Would you be able to upload the model you’re talking about? It’ll make it a lot easier to understand what you’re trying to do and what restrictions you have.

I’ve attached ProcessA.bpmn (21.3 KB) ProcessB.bpmn (10.3 KB)
When the Process A has revisions performed, the Process B needs to jump and expire all tokens so that complementary revisions can be done and reviews started over.

Maybe my understanding of intermediate events is a little off. I read somewhere that when a token arrives at an intermediate event, it waits there for that event. So I’m thinking that I have to get a token into an intermediate event in order for it to be waiting. But then I see the link events. The catch one does not need to have an inbound line/arrow. Is that unique to the link event? Or can I have my signal event as I’ve drawn it in ProcessB? And if I can, does it expire the token in the main path?

What do you think @Niall ?

I’ve been doing a little testing and I think this is what needs to happen.
I think I need a process to serve as the signal capture process that will start from a signal.
This process then has an external worker task in it.
That external worker task would

  1. get the variable data from the signal since it’s passed into the process that is started by a signal,

  2. interrogate the process that sent the signal,

  3. find all process instances of Process B that have a matching value,

  4. determine the currently running activities,

  5. Modify the instances to start the “Make Revisions” activity and cancel the currently running activity,

  6. and then complete the external worker task.

What do you think?

Hi @DGilmour22

I meant to get back to this question from you, so sorry for the delay.
First i want to say - good use of link events, i don’t see them too often in the wild and they’re pretty great.
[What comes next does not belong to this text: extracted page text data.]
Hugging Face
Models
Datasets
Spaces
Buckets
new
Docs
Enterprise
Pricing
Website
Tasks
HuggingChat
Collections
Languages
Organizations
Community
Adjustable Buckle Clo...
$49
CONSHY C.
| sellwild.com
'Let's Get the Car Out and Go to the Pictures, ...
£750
it seems that by using lanes you’re kind of tying your hands of the best possible solution, which is to use an embedded sub process to surround the active part of the process that is waiting for the signal. I think before you take the solution to messing around with api there could be some unconventional BPMN solutions for this - it kind of depends on your model a bit but based on the one you sent, you could potentially use compensation to trigger an even after a signal is sent.

Thanks @Niall
I realize that I forgot a line on Process B. After the Make Revisions task, sequence flow should be routing back to Role 2 Review. (starting over essentially).
So I tried the compensation, but found that I could not leave the Compensation activity with a sequence flow. I don’t think that’s allowed in the BPMN specification.
So I’m going to try this with a link event.

EDIT :: That didn’t work. I can’t deploy because the there is no target for throwing link in the event sub-process.
"message": "sequence flow points to link event source with name 'ToRevisions' but no event target with that name exists. Most probably your link events are not configured correctly."
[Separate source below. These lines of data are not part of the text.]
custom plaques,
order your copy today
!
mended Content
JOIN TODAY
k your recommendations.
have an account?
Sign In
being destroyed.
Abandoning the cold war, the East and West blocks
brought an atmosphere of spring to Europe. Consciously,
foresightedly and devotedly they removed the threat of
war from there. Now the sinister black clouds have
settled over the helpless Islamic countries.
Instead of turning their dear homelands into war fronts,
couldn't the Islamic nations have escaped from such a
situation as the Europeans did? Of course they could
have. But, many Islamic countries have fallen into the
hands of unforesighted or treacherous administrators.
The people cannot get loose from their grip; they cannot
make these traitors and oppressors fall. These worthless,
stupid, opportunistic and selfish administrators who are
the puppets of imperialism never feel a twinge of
How do I get out of the event sub-process and back into the normal flow?

EDIT 2 :: It’s looking like I need to lose the lanes. Then I’d attach the intermediate catch signal to the sub-process you mentioned and have it loop back to re-enter the sub-process. Or if I really want to keep the lanes, then I put a catch signal on all of the tasks individually with “links” to the revision.

This is working. Where the signals are all listening for the same signal.